Preparing your environment using Conda
In order to be able to access the S3 filesystem, you need the following packages to be available.
Save this as a file called macro_access.yml
and then create a new conda environment using conda env create -f macro_access.yml
.
name: macro_access
channels:
- conda-forge
- defaults
dependencies:
- python=3.12
- pip
- xarray
- zarr=2.18.5
- s3fs
Now, activate the newly created environment using conda activate macro_access
.
Accessing the data
With the dependencies installed and the environment activated, we can access the data. First we import the necessary packages and choose the data we want to look at:
import xarray as xr
domain = 4 # Berlin
blscheme = "MYJ"
More information regarding the domains can be found here. Then, we access the DKRZ S3 store using caching in order to reduce latency and traffic.
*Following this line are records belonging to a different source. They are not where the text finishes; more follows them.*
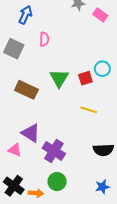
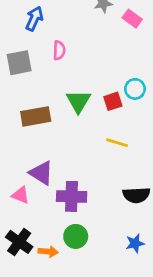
gray square: (14, 49) -> (19, 63), turned -36
brown rectangle: (26, 90) -> (36, 116), turned -35
purple cross: (54, 151) -> (72, 196), turned -30

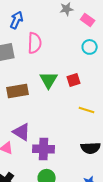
pink semicircle: (59, 50) -> (35, 43), size x1.5
cyan circle: (135, 89) -> (90, 47), moved
yellow line: (117, 143) -> (87, 110), moved

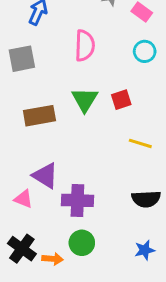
pink semicircle: (35, 43) -> (85, 46), moved

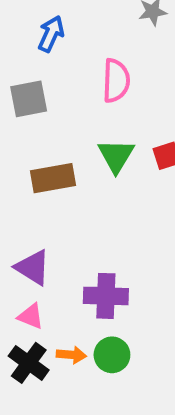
purple triangle: (45, 176) -> (33, 267), moved
pink triangle: (23, 199) -> (31, 316), moved
orange arrow: (53, 259) -> (71, 355), moved

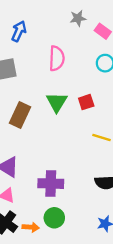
brown rectangle: (53, 178) -> (20, 115), turned -55
orange arrow: (71, 355) -> (31, 227), moved

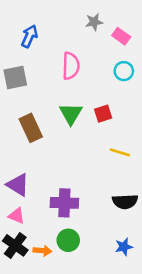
brown rectangle: (20, 115) -> (31, 128), turned -50

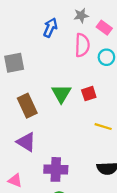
blue arrow: (29, 36) -> (50, 28), moved
pink semicircle: (71, 66) -> (82, 45), moved
purple triangle: (18, 185) -> (26, 142), moved

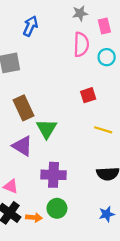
blue arrow: (50, 28) -> (30, 26), moved
pink rectangle: (104, 28) -> (104, 26), turned 40
green triangle: (61, 94) -> (47, 129), moved

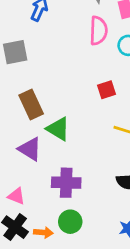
green triangle: (47, 129) -> (58, 129), turned -30

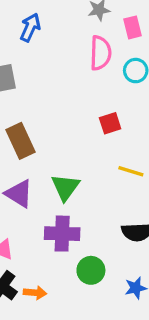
green triangle: (58, 129) -> (65, 187), moved, turned 35
green circle: (70, 222) -> (91, 270), moved

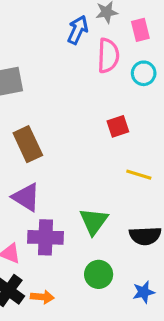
blue arrow: (30, 27) -> (78, 30), moved
green triangle: (65, 187) -> (94, 221), moved
purple cross: (62, 234) -> (45, 237), moved

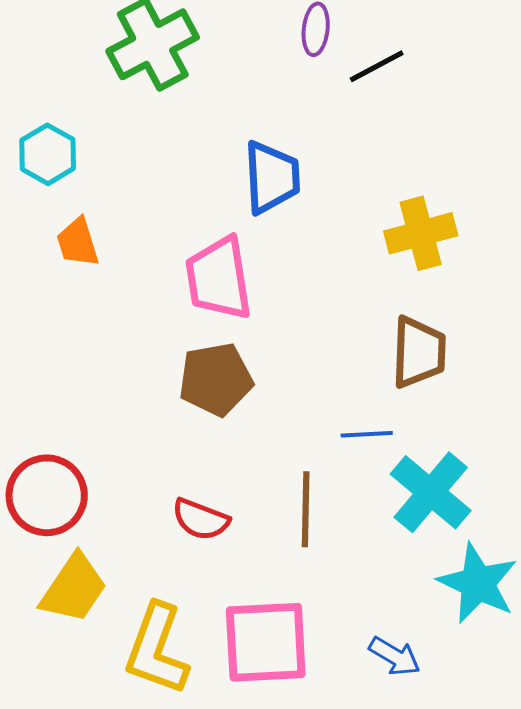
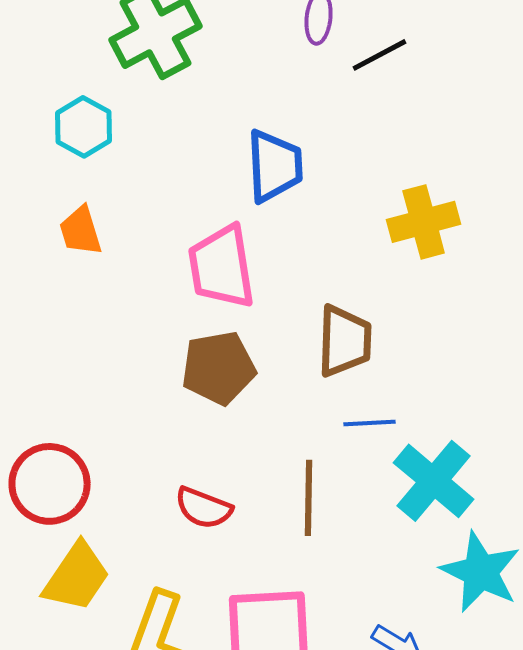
cyan hexagon: (48, 154) -> (84, 127), moved
brown trapezoid: (419, 352) -> (345, 341), moved

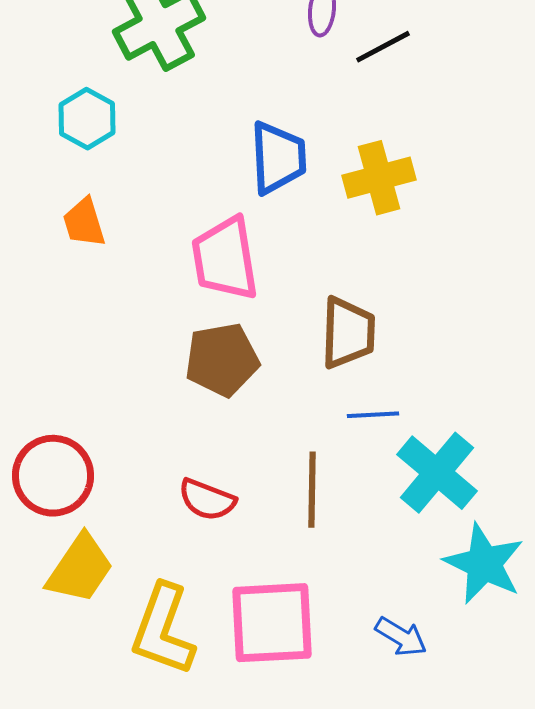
yellow cross: (424, 222) -> (379, 178), moved

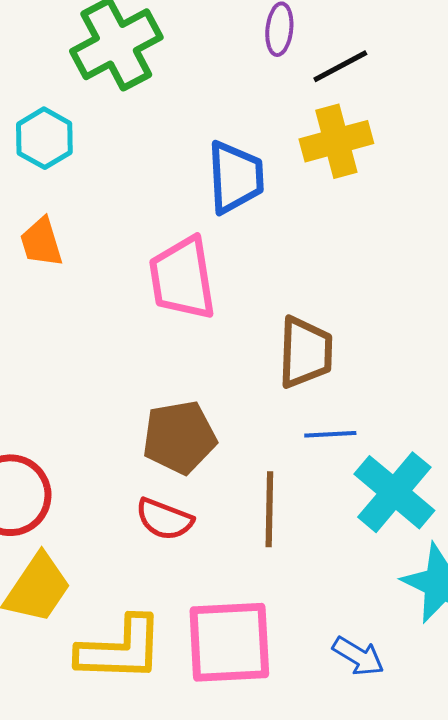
yellow cross: (379, 178) -> (336, 141), moved
brown pentagon: (222, 360) -> (179, 437), moved
yellow L-shape: (163, 630) -> (120, 649), turned -108

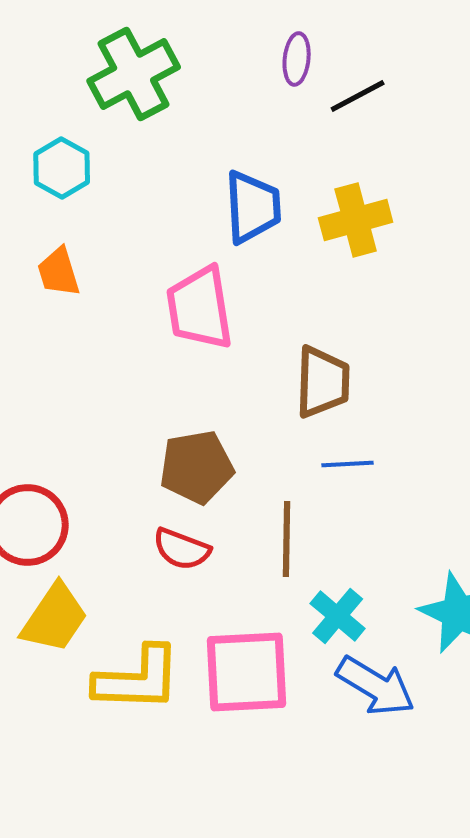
yellow cross: (336, 141) -> (356, 220), moved
cyan cross: (394, 492) -> (338, 616), moved, size x0.7
blue arrow: (358, 656) -> (376, 686), size x1.5

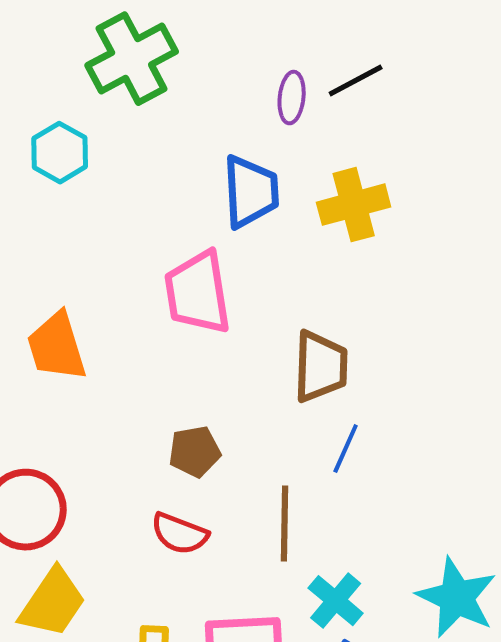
purple ellipse: (297, 59) -> (292, 98), moved
orange trapezoid: (59, 272) -> (57, 347), moved, size x1.4
blue line: (348, 464) -> (346, 449), turned -63
brown pentagon: (197, 467) -> (195, 452), size x0.7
s3_path = f"s3://bb1170/public/MACRO-2018/{blscheme}/wrfout_d{domain:02d}.zarr"
s3_options = dict(
anon=True,
client_kwargs=dict(
endpoint_url="https://s3.eu-dkrz-1.dkrz.cloud/"
)
)
cache_options = dict(
cache_storage="/tmp/zarr_cache"
)
# Open the datatree directly
ds = xr.open_datatree(
f"simplecache::{s3_path}",
engine="zarr",
consolidated=True,
storage_options=dict(
s3=s3_options,
simplecache=cache_options,
)
)
Finally we can use the remote data like it were on our computer locally. The available data including WRF tracer fields, meteorology and statistics are described in the documentation page.